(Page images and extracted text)
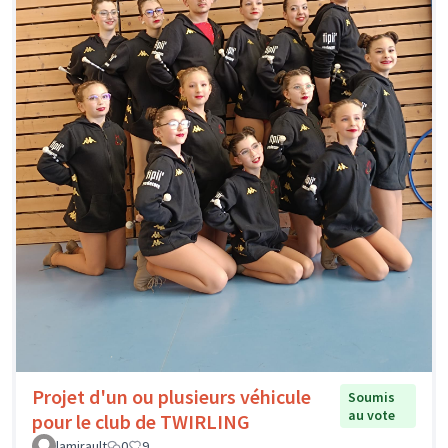
Projet d'un ou plusieurs véhicule
Soumis
au vote
pour le club de TWIRLING
lamirault
0
9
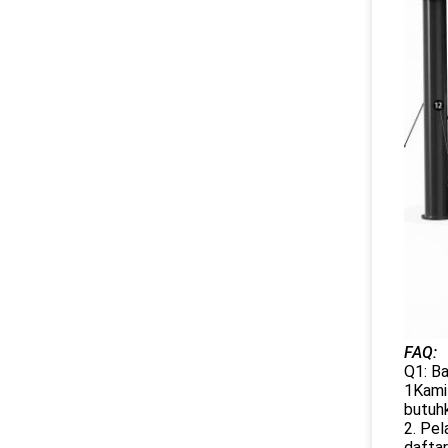
FAQ:
Q1: B
1Kami 
butuhk
2. Pe
dafta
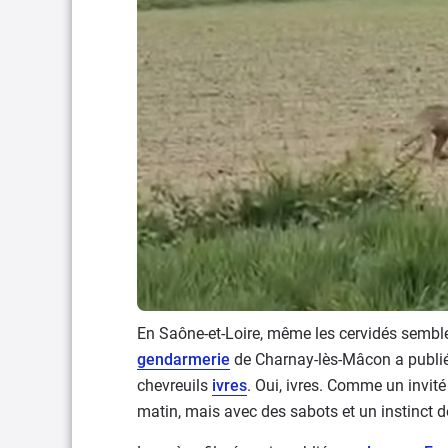
En Saône-et-Loire, même les cervidés semblent
gendarmerie
de Charnay-lès-Mâcon a publié 
chevreuils
ivres
. Oui, ivres. Comme un invit
matin, mais avec des sabots et un instinct d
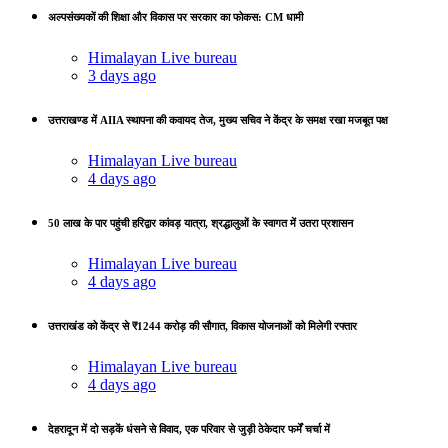
अल्पसंख्यकों की शिक्षा और विकास पर सरकार का फोकस: CM धामी
Himalayan Live bureau
3 days ago
उत्तराखण्ड में AIIA स्थापना की कवायद तेज, मुख्य सचिव ने केंद्र के समक्ष रखा मजबूत पक्ष
Himalayan Live bureau
4 days ago
50 लाख के पार पहुंची हरिद्वार कांवड़ यात्रा, श्रद्धालुओं के स्वागत में उतरा प्रशासन
Himalayan Live bureau
4 days ago
उत्तराखंड को केंद्र से ₹1244 करोड़ की सौगात, विकास योजनाओं को मिलेगी रफ्तार
Himalayan Live bureau
4 days ago
देहरादून में दो सड़कें धंसने से विवाद, एक परिवार से जुड़ी ठेकेदार फर्में चर्चा में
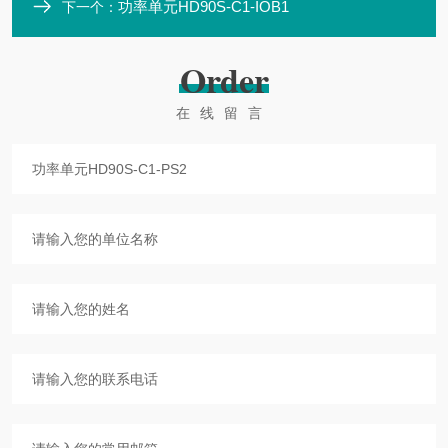
功率单元HD90S-C1-IOB1
下一个：
Order
在线留言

:: TASK PROMPT ::
Transcribe the data verbatim. No picture belongs in the result.

:: ANSWER AREA ::
Projet d'un ou plusieurs véhicule
Soumis
au vote
pour le club de TWIRLING
lamirault
0
9
FAQ:
Q1: B
1Kami 
butuhk
2. Pe
dafta
En Saône-et-Loire, même les cervidés semblent
gendarmerie
de Charnay-lès-Mâcon a publié 
chevreuils
ivres
. Oui, ivres. Comme un invit
matin, mais avec des sabots et un instinct d
अल्पसंख्यकों की शिक्षा और विकास पर सरकार का फोकस: CM धामी
Himalayan Live bureau
3 days ago
उत्तराखण्ड में AIIA स्थापना की कवायद तेज, मुख्य सचिव ने केंद्र के समक्ष रखा मजबूत पक्ष
Himalayan Live bureau
4 days ago
50 लाख के पार पहुंची हरिद्वार कांवड़ यात्रा, श्रद्धालुओं के स्वागत में उतरा प्रशासन
Himalayan Live bureau
4 days ago
उत्तराखंड को केंद्र से ₹1244 करोड़ की सौगात, विकास योजनाओं को मिलेगी रफ्तार
Himalayan Live bureau
4 days ago
देहरादून में दो सड़कें धंसने से विवाद, एक परिवार से जुड़ी ठेकेदार फर्में चर्चा में
功率单元HD90S-C1-IOB1
下一个：
Order
在线留言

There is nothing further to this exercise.